ES keeps only the information about better directions in weight space; poor variants are mostly discarded.

So: RL learns from detailed trial‑and‑error along a path; ES learns from comparing whole variants and keeping only the winners.

Gradients vs black‑box search RL (policy gradient, actor‑critic, etc.): Needs a differentiable path from parameters → actions → rewards, or at least an estimator of that gradient. ES: Needs only: "for these slightly changed weights, the total score was X." No requirement to backprop through time, tokens, or a reward model.

This is why ES is attractive for LLM post‑training: you can optimize behavior even when credit assignment across long sequences is messy, as long as you can define a scalar reward for each run.

When each tends to work better RL tends to shine when: You have a strong, dense learning signal and differentiable structure. You care about squeezing out every bit of performance. You can afford the complexity of gradients, advantage estimates, value functions, etc. ES tends to shine when: The reward is sparse, delayed, or messy. You only have black‑box access to the model or environment. You want massive parallelism with simple updates and good robustness to noise.

In the specific LLM fine‑tuning papers you asked about, ES is being explored as an alternative to RL‑style methods (like PPO/GRPO) for the "post‑training" phase - same overall goal (make the model's behavior better given a reward signal), but with a different optimization philosophy.

Why any of this matters to you (and the future of LLMs)

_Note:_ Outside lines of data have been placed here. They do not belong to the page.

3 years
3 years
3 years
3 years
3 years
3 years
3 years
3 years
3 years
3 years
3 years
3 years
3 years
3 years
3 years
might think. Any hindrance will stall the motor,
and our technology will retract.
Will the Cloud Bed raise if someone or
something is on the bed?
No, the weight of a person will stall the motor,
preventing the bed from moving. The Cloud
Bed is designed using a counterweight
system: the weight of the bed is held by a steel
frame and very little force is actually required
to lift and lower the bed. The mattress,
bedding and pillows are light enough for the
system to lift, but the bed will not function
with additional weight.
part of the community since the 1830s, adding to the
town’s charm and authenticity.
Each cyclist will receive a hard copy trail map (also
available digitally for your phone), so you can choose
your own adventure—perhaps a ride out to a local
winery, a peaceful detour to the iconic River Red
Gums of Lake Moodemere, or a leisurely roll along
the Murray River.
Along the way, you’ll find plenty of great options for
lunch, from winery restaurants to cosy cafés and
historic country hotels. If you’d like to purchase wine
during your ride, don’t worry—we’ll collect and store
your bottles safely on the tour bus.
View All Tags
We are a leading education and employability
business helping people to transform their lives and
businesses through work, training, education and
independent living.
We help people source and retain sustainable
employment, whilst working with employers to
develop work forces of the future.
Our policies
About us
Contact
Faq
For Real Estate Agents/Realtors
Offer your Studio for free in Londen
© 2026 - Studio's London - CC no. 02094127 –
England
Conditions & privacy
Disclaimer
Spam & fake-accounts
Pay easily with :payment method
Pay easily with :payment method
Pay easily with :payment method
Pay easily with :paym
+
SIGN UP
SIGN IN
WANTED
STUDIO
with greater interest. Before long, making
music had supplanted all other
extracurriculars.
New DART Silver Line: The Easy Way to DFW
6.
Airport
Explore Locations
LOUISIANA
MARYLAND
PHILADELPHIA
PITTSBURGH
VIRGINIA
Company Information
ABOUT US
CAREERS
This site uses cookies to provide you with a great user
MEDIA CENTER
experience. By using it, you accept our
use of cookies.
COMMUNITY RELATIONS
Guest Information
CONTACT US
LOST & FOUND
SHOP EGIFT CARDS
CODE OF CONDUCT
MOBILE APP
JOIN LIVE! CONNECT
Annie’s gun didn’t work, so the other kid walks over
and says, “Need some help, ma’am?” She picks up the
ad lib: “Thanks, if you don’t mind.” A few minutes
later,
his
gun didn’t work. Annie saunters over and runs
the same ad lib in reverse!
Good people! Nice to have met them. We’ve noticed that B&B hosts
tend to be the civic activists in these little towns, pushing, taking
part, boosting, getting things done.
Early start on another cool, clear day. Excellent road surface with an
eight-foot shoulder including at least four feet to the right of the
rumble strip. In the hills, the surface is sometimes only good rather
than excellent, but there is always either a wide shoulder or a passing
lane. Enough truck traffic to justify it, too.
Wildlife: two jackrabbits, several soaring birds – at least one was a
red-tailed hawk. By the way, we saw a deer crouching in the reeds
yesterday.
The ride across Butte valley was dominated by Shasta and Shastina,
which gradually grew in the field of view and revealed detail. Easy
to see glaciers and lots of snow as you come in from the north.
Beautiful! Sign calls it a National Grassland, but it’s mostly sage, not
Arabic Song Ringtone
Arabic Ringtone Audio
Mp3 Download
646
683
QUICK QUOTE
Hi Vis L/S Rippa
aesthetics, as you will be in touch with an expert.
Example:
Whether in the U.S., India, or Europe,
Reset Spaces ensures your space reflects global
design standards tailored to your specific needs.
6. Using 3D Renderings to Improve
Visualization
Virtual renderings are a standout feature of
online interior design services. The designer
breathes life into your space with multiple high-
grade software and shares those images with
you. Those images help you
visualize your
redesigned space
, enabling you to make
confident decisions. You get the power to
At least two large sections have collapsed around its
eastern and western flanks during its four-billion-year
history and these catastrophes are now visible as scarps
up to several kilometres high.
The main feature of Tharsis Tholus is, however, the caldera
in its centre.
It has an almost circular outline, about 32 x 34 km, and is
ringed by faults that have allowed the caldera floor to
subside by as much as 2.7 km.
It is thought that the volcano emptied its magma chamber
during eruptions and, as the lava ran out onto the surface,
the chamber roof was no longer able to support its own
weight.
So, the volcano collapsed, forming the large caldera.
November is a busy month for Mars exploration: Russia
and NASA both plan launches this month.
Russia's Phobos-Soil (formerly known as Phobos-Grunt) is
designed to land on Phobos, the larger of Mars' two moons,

Putting the three pieces together:
OpenAI's 2017 work showed ES can scale to deep neural networks, at least for RL in games and control.
Evolution Strategies at Scale showed ES can fine‑tune billion‑parameter LLMs and compete with mainstream RL methods on real tasks.
EGGROLL showed how to make ES efficient enough on GPUs to be practical at "hyperscale."

If this line of work keeps progressing, it could mean:
New ways to fine‑tune and align models without needing backprop access to the base model (think: black‑box optimization as a service).
More robust training on tasks with messy, delayed, or sparse rewards, where traditional RL struggles.
Cheaper, more parallelizable post‑training pipelines that better match real GPU/TPU

And from a bigger‑picture point of view, it's just cool that an old idea, "evolve better models instead of just following gradients", is getting a serious second life in the LLM era.
So what this means for you: the future of "how we improve AI" might not be only about better gradients; it might also involve smarter evolution.